9 Haziran 2014 Pazartesi

Açık ve Uzaktan Öğrenme Kuramları Nelerdir?

Açık ve uzaktan öğrenmeye ilişkin kuramlar konusunda en çok adı geçen kaynak, 1986 yılına Keegan tarafından yayınlanan ‘The Foundations of Distance Education’ adlı yayındır. Bu çalışmada Keegan açık ve uzaktan öğrenme alanındaki kuramları üç başlık altında toplamaktadır; Bağımsızlık ve Özerklik Kuramları, Öğretimin Endüstrileşmesi Kuramları ve Etkileşim ve İletişim Kuramları.

Açık ve uzaktan öğrenme kuramlarına geçmeden önce, öğrenme kuramları ile ilgili kısa bir hatırlatma yapmak istiyorum;
-          Davranışçı Yaklaşım: Öğrenmeyi, bir davranışın ortaya çıkma olasılığındaki değişim olarak tanımlamaktadır.
-          Bilişsel Yaklaşım: Öğrenmeyi, zihinde saklanan bilgi miktarındaki değişim olarak açıklamaktadır.
-          Yapıcı Yaklaşım: Öğrenmeyi, deneyimlerle yapılandırılan anlamdaki değişim olarak tanımlamaktadır.

Kuramlara geçmeden önce önemli bulduğum bir bilgiyi daha paylaşmak istiyorum. Desmond Keegan (1986), açık ve uzaktan öğrenme ilişkin bir kuram oluşturmadan önce şu 3 soruya yanıt verilmesi gerektiğini belirtir;
- Açık ve uzaktan öğrenme bir eğitim etkinliği midir? (Kişisel görüşü temelinde eğitim kuramları olan, eğitiimin endüstrileşmiş hali olduğudur.)
- Açık ve uzaktan öğrenme, geleneksel eğitimin farklı bir biçimi midir? (Kişisel görüşü o doğrultuda olduğudur. Özellikle çevrimiçi ve e-öğrenmenin ayrıca incelenmesini önermektedir.)
- Açık ve uzaktan eğitim mümkün müdür, yoksa bir çelişki midir? (Kişisel görüşü, açık ve uzaktan eğitim yerine, açık ve uzaktan öğrenme ve öğretimin mümkün olduğudur. Ama Simonson ve Schlosser(2006) bu konuyu tartışmaya açarak sanal öğrenme ortamlarının eğitim işlevini rahatlıkla yerine getirebildiğini belirtmişlerdir.)

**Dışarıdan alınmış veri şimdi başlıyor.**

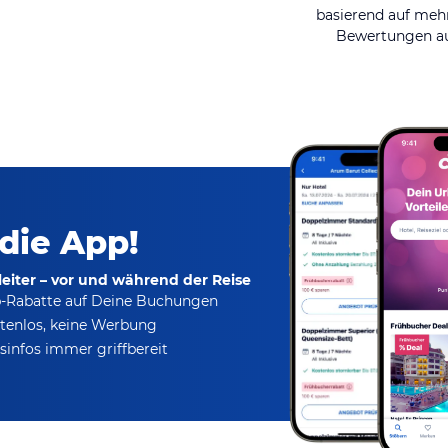
basierend auf mehr
Bewertungen au
 die App!
eiter – vor und während der Reise
p-Rabatte
auf Deine Buchungen
tenlos,
keine Werbung
infos immer griffbereit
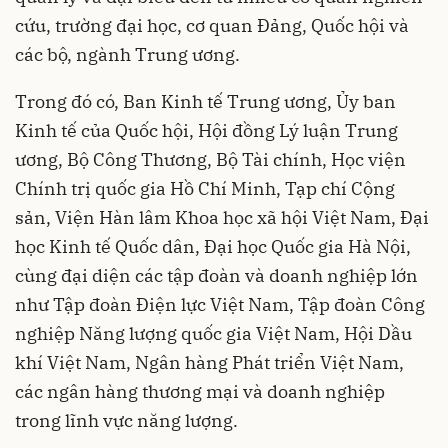
cứu, trường đại học, cơ quan Đảng, Quốc hội và
các bộ, ngành Trung ương.
Trong đó có, Ban Kinh tế Trung ương, Ủy ban
Kinh tế của Quốc hội, Hội đồng Lý luận Trung
ương, Bộ Công Thương, Bộ Tài chính, Học viện
Chính trị quốc gia Hồ Chí Minh, Tạp chí Cộng
sản, Viện Hàn lâm Khoa học xã hội Việt Nam, Đại
học Kinh tế Quốc dân, Đại học Quốc gia Hà Nội,
cùng đại diện các tập đoàn và doanh nghiệp lớn
như Tập đoàn Điện lực Việt Nam, Tập đoàn Công
nghiệp Năng lượng quốc gia Việt Nam, Hội Dầu
khí Việt Nam, Ngân hàng Phát triển Việt Nam,
các ngân hàng thương mại và doanh nghiệp
trong lĩnh vực năng lượng.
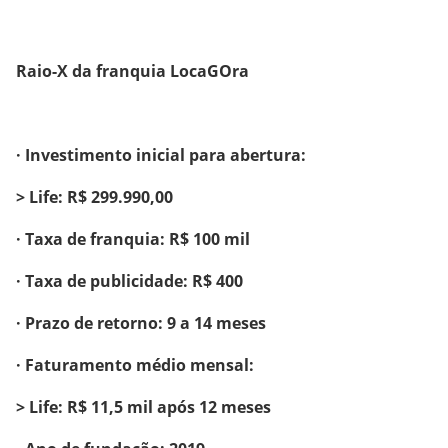
Raio-X da franquia LocaGOra
· Investimento inicial para abertura:
> Life: R$ 299.990,00
· Taxa de franquia: R$ 100 mil
· Taxa de publicidade: R$ 400
· Prazo de retorno: 9 a 14 meses
· Faturamento médio mensal:
> Life: R$ 11,5 mil após 12 meses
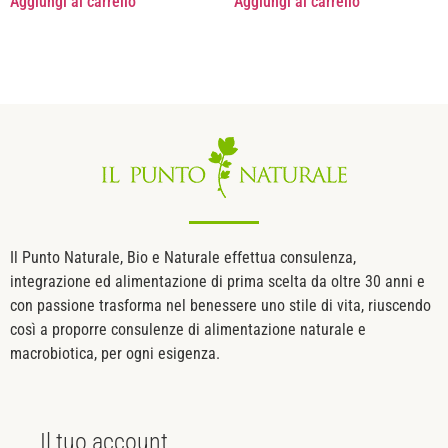
Aggiungi al carrello
Aggiungi al carrello
Il Punto Naturale, Bio e Naturale effettua consulenza,
integrazione ed alimentazione di prima scelta da oltre 30 anni e
con passione trasforma nel benessere uno stile di vita, riuscendo
così a proporre consulenze di alimentazione naturale e
macrobiotica, per ogni esigenza.
Il tuo
account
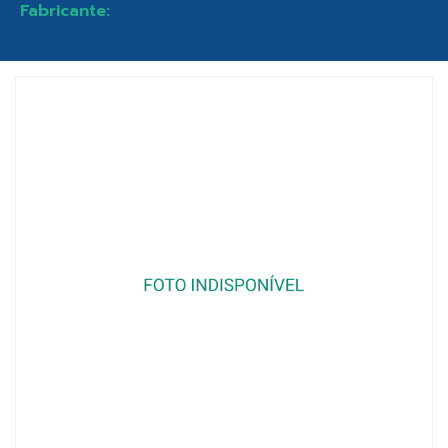
Fabricante:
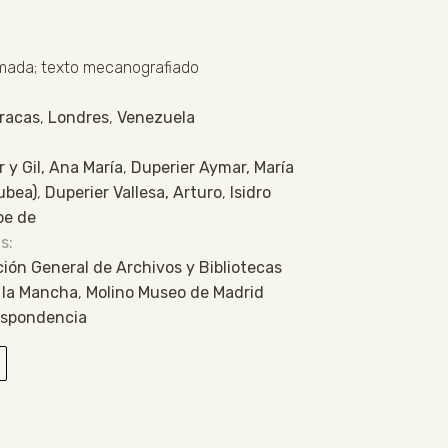
rmada; texto mecanografiado
racas
,
Londres
,
Venezuela
 y Gil, Ana María
,
Duperier Aymar, María
ubea)
,
Duperier Vallesa, Arturo
,
Isidro
pe de
ción General de Archivos y Bibliotecas
 la Mancha
,
Molino Museo de Madrid
espondencia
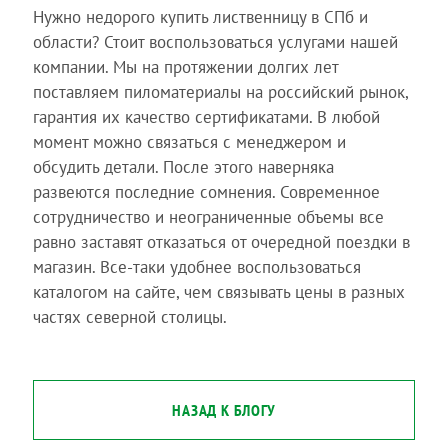
Нужно недорого купить лиственницу в СПб и
области? Стоит воспользоваться услугами нашей
компании. Мы на протяжении долгих лет
поставляем пиломатериалы на российский рынок,
гарантия их качество сертификатами. В любой
момент можно связаться с менеджером и
обсудить детали. После этого наверняка
развеются последние сомнения. Современное
сотрудничество и неограниченные объемы все
равно заставят отказаться от очередной поездки в
магазин. Все-таки удобнее воспользоваться
каталогом на сайте, чем связывать цены в разных
частях северной столицы.
НАЗАД К БЛОГУ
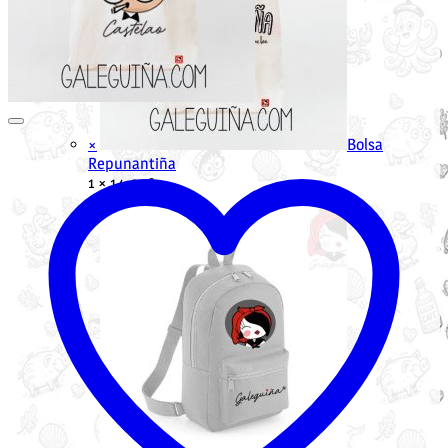
×
Bolsa
Repunantiña
1 ×
14.95
€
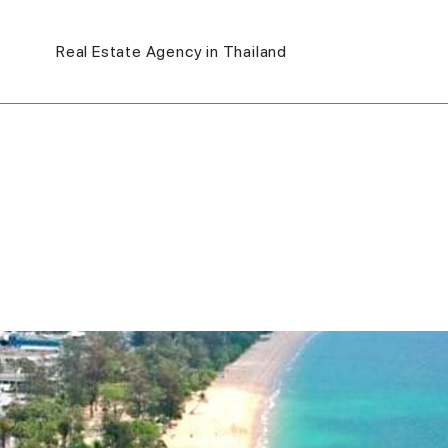
Real Estate Agency in Thailand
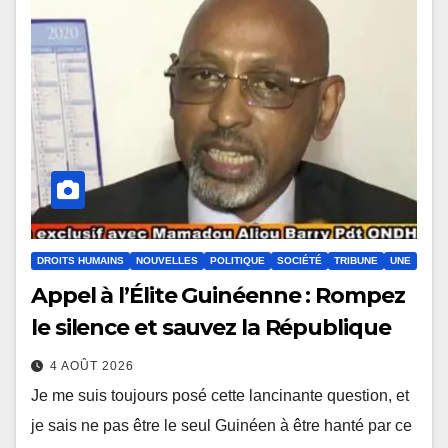
DROITS HUMAINS
NOUVELLES
POLITIQUE
SOCIÉTÉ
TRIBUNE
UNE
Appel à l’Élite Guinéenne : Rompez
le silence et sauvez la République
4 AOÛT 2026
Je me suis toujours posé cette lancinante question, et
je sais ne pas être le seul Guinéen à être hanté par ce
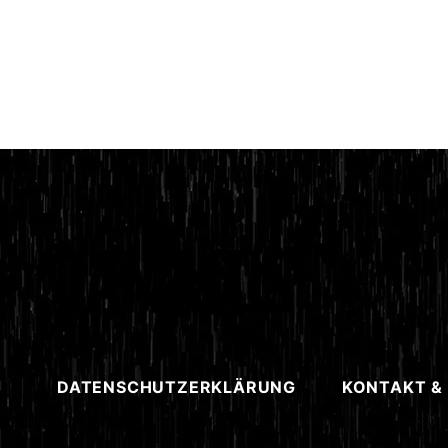
DATENSCHUTZERKLÄRUNG
KONTAKT &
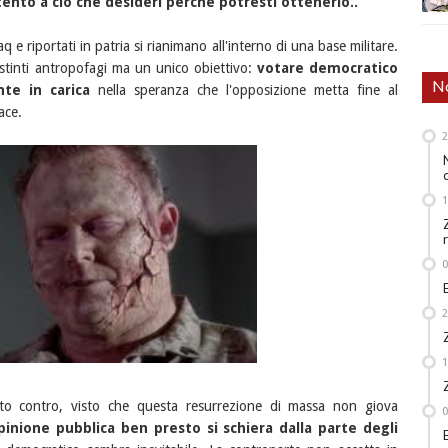
tento a ciò che desideri perché potresti ottenerlo..
aq e riportati in patria si rianimano all'interno di una base militare.
stinti antropofagi ma un unico obiettivo:
votare democratico
No
nte in carica
nella speranza che l'opposizione metta fine al
ace.
tato contro, visto che questa resurrezione di massa non giova
pinione pubblica ben presto si schiera dalla parte degli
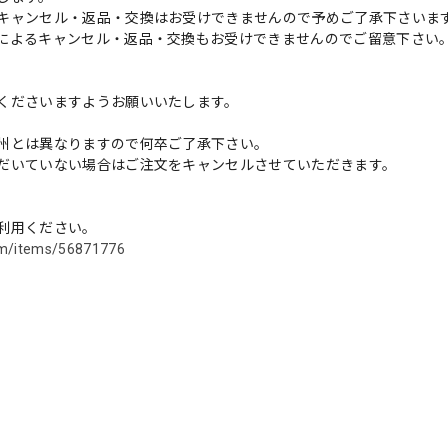
キャンセル・返品・交換はお受けできませんので予めご了承下さいま
によるキャンセル・返品・交換もお受けできませんのでご留意下さい
くださいますようお願いいたします。
州とは異なりますので何卒ご了承下さい。
だいていない場合はご注文をキャンセルさせていただきます。
利用ください。
com/items/56871776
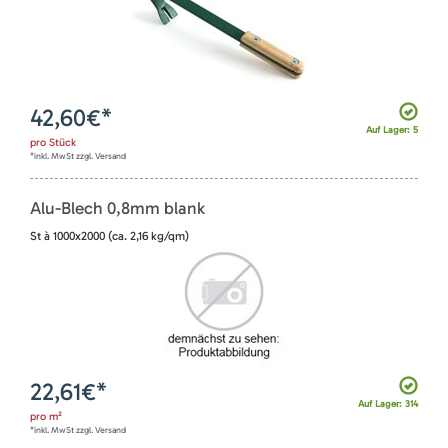
42,60
€*
Auf Lager: 5
pro
Stück
*inkl. MwSt zzgl. Versand
Alu-Blech 0,8mm blank
St à 1000x2000 (ca. 2,16 kg/qm)
22,61
€*
Auf Lager: 314
pro
m²
*inkl. MwSt zzgl. Versand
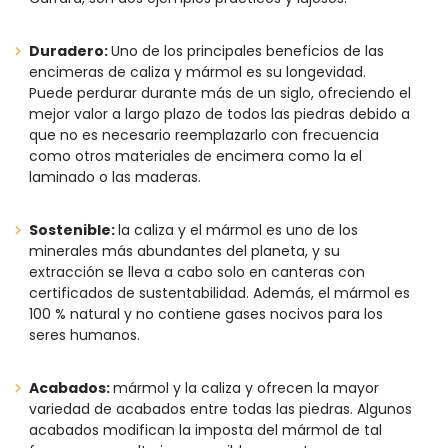
Duradero:
Uno de los principales beneficios de las
encimeras de caliza y mármol es su longevidad.
Puede perdurar durante más de un siglo, ofreciendo el
mejor valor a largo plazo de todos las piedras debido a
que no es necesario reemplazarlo con frecuencia
como otros materiales de encimera como la el
laminado o las maderas.
Sostenible:
la caliza y el mármol es uno de los
minerales más abundantes del planeta, y su
extracción se lleva a cabo solo en canteras con
certificados de sustentabilidad. Además, el mármol es
100 % natural y no contiene gases nocivos para los
seres humanos.
Acabados:
mármol y la caliza y ofrecen la mayor
variedad de acabados entre todas las piedras. Algunos
acabados modifican la imposta del mármol de tal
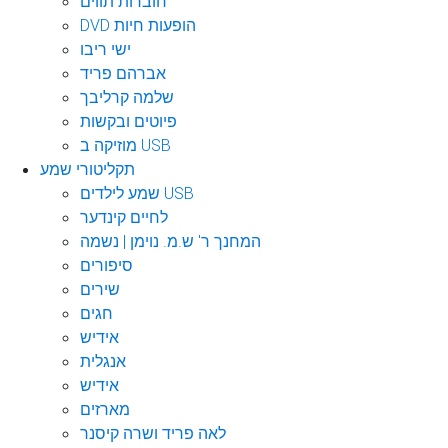
חוברות תווים
DVD הופעות חיות
ישי ריבו
אברהם פריד
שלמה קרליבך
פיוטים ובקשות
מוזיקה ב USB
תקליטורי שמע
שמע לילדים USB
לחיים קינדער
המחנך ר' ש.מ. נוימן | נשמה
סיפורים
שירים
חגים
אידיש
אנגלית
אידיש
מארזים
לאה פריד ושרה קיסנר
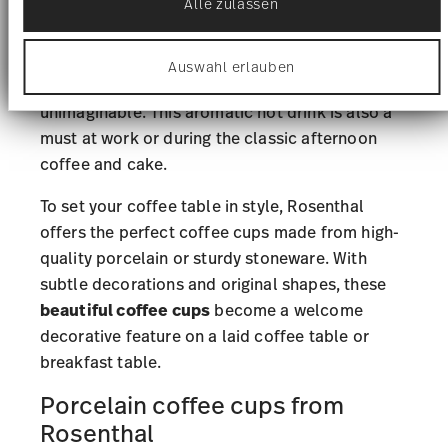
Alle zulassen
Wir verwenden Cookies, um Inhalte und Anzeigen zu
drink today.
personalisieren, Funktionen für soziale Medien
anbieten zu können und die Zugriffe auf unsere
For many people, starting the day without an
Auswahl erlauben
Website zu analysieren. Außerdem geben wir
aromatic, invigorating coffee is simply
Informationen zu Ihrer Verwendung unserer Website
an unsere Partner für soziale Medien, Werbung und
unimaginable. This aromatic hot drink is also a
Analysen weiter. Unsere Partner führen diese
must at work or during the classic afternoon
Informationen möglicherweise mit weiteren Daten
coffee and cake.
zusammen, die Sie ihnen bereitgestellt haben oder
die sie im Rahmen Ihrer Nutzung der Dienste
gesammelt haben.
To set your coffee table in style, Rosenthal
offers the perfect coffee cups made from high-
quality porcelain or sturdy stoneware. With
subtle decorations and original shapes, these
beautiful coffee cups
become a welcome
decorative feature on a laid coffee table or
breakfast table.
Porcelain coffee cups from
Rosenthal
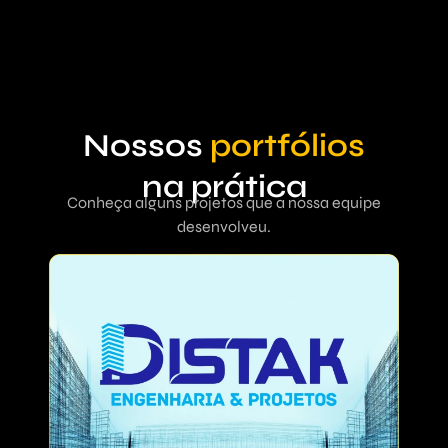
Nossos
portfólios
na prática
Conheça alguns projetos que a nossa equipe
desenvolveu.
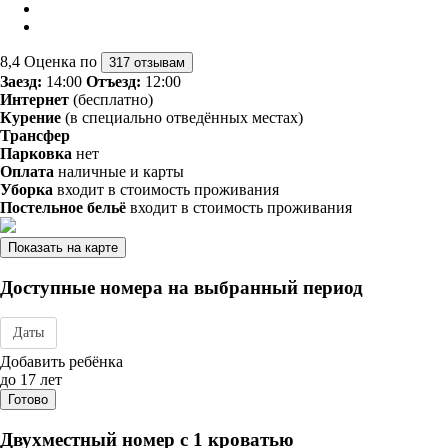
8,4
Оценка по
317 отзывам
Заезд:
14:00
Отъезд:
12:00
Интернет
(бесплатно)
Курение
(в специально отведённых местах)
Трансфер
Парковка
нет
Оплата
наличные и карты
Уборка
входит в стоимость проживания
Постельное бельё
входит в стоимость проживания
Показать на карте
Доступные номера на выбранный период
Даты
Дата заезда - отъезда
Добавить ребёнка
до 17 лет
Готово
Двухместный номер с 1 кроватью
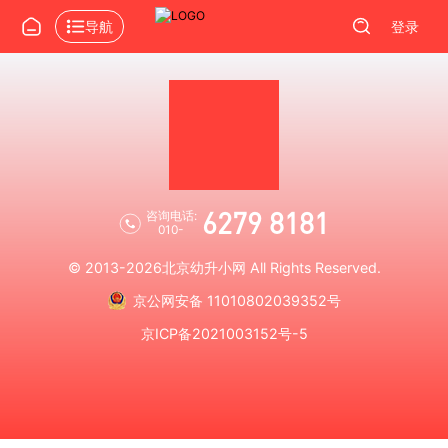
导航
登录
6279 8181
咨询电话:
010-
© 2013-2026
北京幼升小网
All Rights Reserved.
京公网安备 11010802039352号
京ICP备2021003152号-5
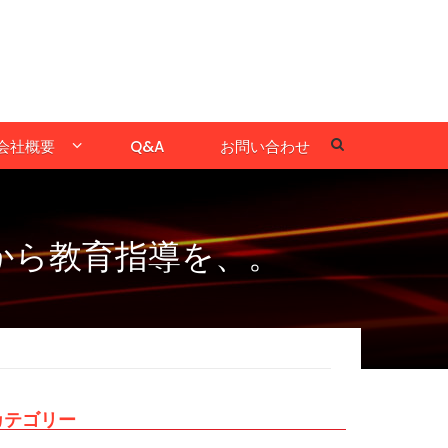
会社概要
Q&A
お問い合わせ
から教育指導を、。
カテゴリー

Bağımsızlık ve Özerklik Kuramları (Theory of Independent Study):
Wedemeyer tarafından 1981 yılında geliştirilen bu kurama göre, açık ve uzaktan öğrenmenin özü bağımsız öğrenendir. Wedemeyer, eğitim kurumlarının başarısız olduğunu, teknolojiden öğrenen bağımsızlığı etrafında faydalanılması gerektiğini söylüyor. Wedemeyer’a göre, öğrenenin bağımsızlığı ve teknolojinin etkin kullanımı için, açık ve uzaktan öğrenme şu işlevleri yerine getirebilmelidir;
1.      Zaman ve mekandan bağımsız hizmet sunmak,
2.      Öğrenme sorumluluğunu büyük ölçüde öğrenene vermek,
3.      Yönetim ve idari işleri öğretenlerden almak, onların tüm zamanını daha etkin öğretme için kullanmalarını sağlamak,
4.      Öğrenenlere, ders, format ve metod olarak daha fazla seçenek sunmak,
5.      Etkinliği kanıtlanmış bütün öğretim ortam ve yöntemlerini uygun şekilde kullanmak,
6.      Herhangi bir dersin, herhangi bir konusunun daha etkin öğrenilmesi için, bilinen tüm öğretim ortam ve yöntemlerinin kullanılması,
7.      Dersleri sürekli olarak tekrar tasarlamak ve geliştirmek,
8.      Bireysel farklılıkları göz önünde bulundurmak ve buna uygun seçenekler sunmak,
9.      Öğrenci başarısını, mekan, öğrenme hızı, yöntem ya da sıralama gibi engeller koymadan basit biçimde değerlendirmek ve
10.  Öğrencilerin dilediklerinde öğrenmeye başlamalarına, bitirmelerine ve kendi hızlarında öğrenmelerine izin vermek.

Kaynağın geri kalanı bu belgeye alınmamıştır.